Cette menace de dumping social qui pèserait sur les économies des pays développés entraînerait un phénomène de diminution massive de l'emploi pour l'industrie des pays développés.

Qui peut sérieusement se réjouir d'une telle perspective ? Qui peut s'étonner que ce discours a du mal à passer auprès des populations des pays modernes ?

Initialement, les pays émergents produisaient des produits de masse qui demandait peu de savoir faire, mais maintenant la situation se corse, les pays en développement deviennent de plus en plus compétitifs et le niveau de valeur ajoutée de leurs productions augmente.

Par ailleurs, le niveau de scolarité de plus en plus élevé des pays émergents, menace notre supériorité technique, également affaiblie par la perte des activités manufacturières.

Or l’on constate que la délocalisation concerne désormais également des emplois qualifiés.
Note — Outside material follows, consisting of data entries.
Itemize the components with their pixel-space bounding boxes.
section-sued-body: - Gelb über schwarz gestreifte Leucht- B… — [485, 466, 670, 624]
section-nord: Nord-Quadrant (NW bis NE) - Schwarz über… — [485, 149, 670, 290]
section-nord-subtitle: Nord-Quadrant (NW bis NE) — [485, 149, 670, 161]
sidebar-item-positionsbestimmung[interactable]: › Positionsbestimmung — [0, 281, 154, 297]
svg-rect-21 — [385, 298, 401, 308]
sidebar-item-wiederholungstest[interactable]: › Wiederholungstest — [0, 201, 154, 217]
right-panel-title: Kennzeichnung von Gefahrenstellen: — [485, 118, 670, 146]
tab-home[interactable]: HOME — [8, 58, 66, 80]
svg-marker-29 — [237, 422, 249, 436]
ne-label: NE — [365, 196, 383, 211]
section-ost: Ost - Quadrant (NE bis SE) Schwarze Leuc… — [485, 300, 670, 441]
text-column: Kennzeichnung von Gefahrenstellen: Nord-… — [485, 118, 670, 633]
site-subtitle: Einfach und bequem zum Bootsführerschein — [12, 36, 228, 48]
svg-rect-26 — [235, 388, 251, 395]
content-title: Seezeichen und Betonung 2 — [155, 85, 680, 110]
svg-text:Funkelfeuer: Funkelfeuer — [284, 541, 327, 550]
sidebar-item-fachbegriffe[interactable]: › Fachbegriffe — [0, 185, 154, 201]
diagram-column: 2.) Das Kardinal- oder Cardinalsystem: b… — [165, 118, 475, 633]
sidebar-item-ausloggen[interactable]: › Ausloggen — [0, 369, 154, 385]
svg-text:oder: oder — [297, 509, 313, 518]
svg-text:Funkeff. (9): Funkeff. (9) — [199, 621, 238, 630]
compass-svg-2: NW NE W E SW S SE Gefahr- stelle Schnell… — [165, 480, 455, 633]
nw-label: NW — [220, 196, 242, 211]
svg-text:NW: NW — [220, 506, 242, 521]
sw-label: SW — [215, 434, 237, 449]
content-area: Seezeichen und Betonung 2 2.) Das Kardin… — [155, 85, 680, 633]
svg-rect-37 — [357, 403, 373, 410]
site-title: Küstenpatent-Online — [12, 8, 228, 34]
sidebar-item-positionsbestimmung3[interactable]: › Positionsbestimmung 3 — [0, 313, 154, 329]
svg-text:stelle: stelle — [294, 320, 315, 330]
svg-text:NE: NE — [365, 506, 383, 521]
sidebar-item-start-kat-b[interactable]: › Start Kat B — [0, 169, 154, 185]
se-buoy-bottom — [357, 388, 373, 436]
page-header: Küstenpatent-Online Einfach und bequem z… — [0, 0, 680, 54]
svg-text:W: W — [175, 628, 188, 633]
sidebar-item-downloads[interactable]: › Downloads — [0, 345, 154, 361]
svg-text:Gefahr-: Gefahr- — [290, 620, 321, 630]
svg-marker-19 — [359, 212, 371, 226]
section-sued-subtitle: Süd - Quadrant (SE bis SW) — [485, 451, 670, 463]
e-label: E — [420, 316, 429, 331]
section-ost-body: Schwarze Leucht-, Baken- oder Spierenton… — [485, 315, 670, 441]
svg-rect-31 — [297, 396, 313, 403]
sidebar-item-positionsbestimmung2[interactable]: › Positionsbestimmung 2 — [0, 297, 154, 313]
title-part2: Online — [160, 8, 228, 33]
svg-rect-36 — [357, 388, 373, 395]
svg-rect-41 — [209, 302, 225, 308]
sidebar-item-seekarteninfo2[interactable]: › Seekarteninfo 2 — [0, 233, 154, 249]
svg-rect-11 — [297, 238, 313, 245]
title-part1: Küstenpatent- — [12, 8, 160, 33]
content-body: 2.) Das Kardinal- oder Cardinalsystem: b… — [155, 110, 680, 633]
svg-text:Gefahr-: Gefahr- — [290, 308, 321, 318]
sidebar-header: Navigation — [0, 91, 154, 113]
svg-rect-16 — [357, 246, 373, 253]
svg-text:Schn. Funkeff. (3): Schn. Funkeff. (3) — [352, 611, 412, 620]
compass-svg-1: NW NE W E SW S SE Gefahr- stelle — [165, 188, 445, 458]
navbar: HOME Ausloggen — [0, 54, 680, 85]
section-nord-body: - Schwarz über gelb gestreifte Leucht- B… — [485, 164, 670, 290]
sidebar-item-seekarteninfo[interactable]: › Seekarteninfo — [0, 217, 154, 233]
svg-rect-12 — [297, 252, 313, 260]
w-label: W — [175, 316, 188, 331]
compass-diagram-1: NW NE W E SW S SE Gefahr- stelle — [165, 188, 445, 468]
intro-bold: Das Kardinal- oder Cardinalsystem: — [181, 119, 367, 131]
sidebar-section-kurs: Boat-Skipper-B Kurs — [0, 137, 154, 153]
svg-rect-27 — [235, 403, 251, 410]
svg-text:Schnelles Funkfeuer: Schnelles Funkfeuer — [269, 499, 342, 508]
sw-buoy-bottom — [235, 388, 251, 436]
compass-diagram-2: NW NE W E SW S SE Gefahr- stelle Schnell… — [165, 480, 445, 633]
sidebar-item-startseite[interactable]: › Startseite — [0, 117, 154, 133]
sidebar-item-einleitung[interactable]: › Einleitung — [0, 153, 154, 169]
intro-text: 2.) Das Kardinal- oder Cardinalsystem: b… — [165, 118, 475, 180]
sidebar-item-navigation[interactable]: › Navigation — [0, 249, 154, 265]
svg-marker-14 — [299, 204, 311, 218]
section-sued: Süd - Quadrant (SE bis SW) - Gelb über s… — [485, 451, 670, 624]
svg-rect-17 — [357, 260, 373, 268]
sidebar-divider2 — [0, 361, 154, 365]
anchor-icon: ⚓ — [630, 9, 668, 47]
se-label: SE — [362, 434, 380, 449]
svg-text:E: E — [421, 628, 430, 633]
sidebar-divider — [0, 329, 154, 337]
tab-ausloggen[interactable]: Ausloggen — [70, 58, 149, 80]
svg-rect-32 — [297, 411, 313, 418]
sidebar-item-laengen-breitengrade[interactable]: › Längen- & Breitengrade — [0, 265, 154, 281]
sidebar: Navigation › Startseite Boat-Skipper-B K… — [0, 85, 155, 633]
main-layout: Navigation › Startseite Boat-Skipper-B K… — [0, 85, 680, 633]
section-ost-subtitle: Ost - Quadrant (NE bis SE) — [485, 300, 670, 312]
C’est ainsi que les activités de recherche-développement des entreprises font désormais également l’objet de délocalisations.

En termes clairs, les compagnies  à fortes teneurs technologiques se délocalisent pour réduire les salaires des employés que les pays industriels ne lui permettent pas d’accomplir.

On pourrait comprendre leur décision si la compagnie était déficitaire, que la productivité était faible et que la compétition internationale était trop forte. Or, il n’en est rien.

La délocalisation vers le Tiers-monde n’a qu’un objectif : Utiliser la faiblesse de la masse salariale.

Dans les pays modernes, dans lesquels on a un équilibre entre le marché et la démocratie, la justice sociale peut s’exprimer.

Cela ne peut plus être le cas pour les pays désormais grand ouverts au marché mondial…

En effet, le mondialisme a permis d'exercer un dumping social d'une ampleur jusqu'alors inconnue.

À l'échelle mondiale, avec des différences de coûts salariaux entre pays pouvant aller de 1 à 30, le dumping social a pris toute son importance.

Mais entre un ingénieur d’un pays industriel qui est 10 fois supérieur à un ingénieur d’un pays émergent, on est bien loin de la mondialisation heureuse…

Particulièrement face à des concurrents indiens ou surtout chinois qui, outre leur très faible prix de main-d’œuvre, sont extrêmement compétents et entreprenants.

Cette ignorance et surtout la volonté de la cacher dénotent un pourrissement du débat et de l’intelligence, par le fait d’intérêts particuliers souvent liés à l’argent.

A l’efficacité économique du marché devrait
répondre la justice sociale de l’État.

Avoir oublié cela et avoir permis la neutralisation du contre-pouvoir étatique à la dictature, du marché a abouti à rétablir une tyrannie : Celle de l'argent roi, sans contre pouvoir, écrasant tout ce qui ne permet pas son rendement au maximum, notamment la justice sociale.

Il est clair que l'ouvrier des pays modernes est, en situation de concurrence totalement déloyale face à l'ouvrier chinois, dénué de protection sociale et sous-payée, cela est accentué par l'effet multiplicateur du yuan sous-évalué.

Ainsi, en refusant de remettre en question le dogme de la mondialisation :

·         Les pays industriels pénalisent leurs exportations;  

·         S'interdit tout effet d'allégement de la dette;  

·         Et s'impose une rigueur insoutenable au détriment de la relance;

·         Haut taux de chômage persistant;

·         Destruction de la classe moyenne;

·         Pression à la baisse sur les salaires et les conditions d'emploi;

·         Hausses d'impôts et de taxes constantes pour tenter de limiter les déficits.

Plus concrètement, les règles à dégager sont d’une simplicité folle : Du chômage résulte des délocalisations, elles-mêmes dues aux trop grandes différences de salaires.

À partir de ce constat, ce qu’il faut entreprendre en devient tellement évident ! Il est indispensable de rétablir une légitime protection.

À moins de vouloir perdre notre niveau de vie, nous devons agir afin de neutraliser l'effet du déséquilibre salarial, en passant du libre-échange au libre-échange équitable.


J’ai utilisé plusieurs sources pour tenter d’en faire une définition,
qui représente l’esprit du «dumping social».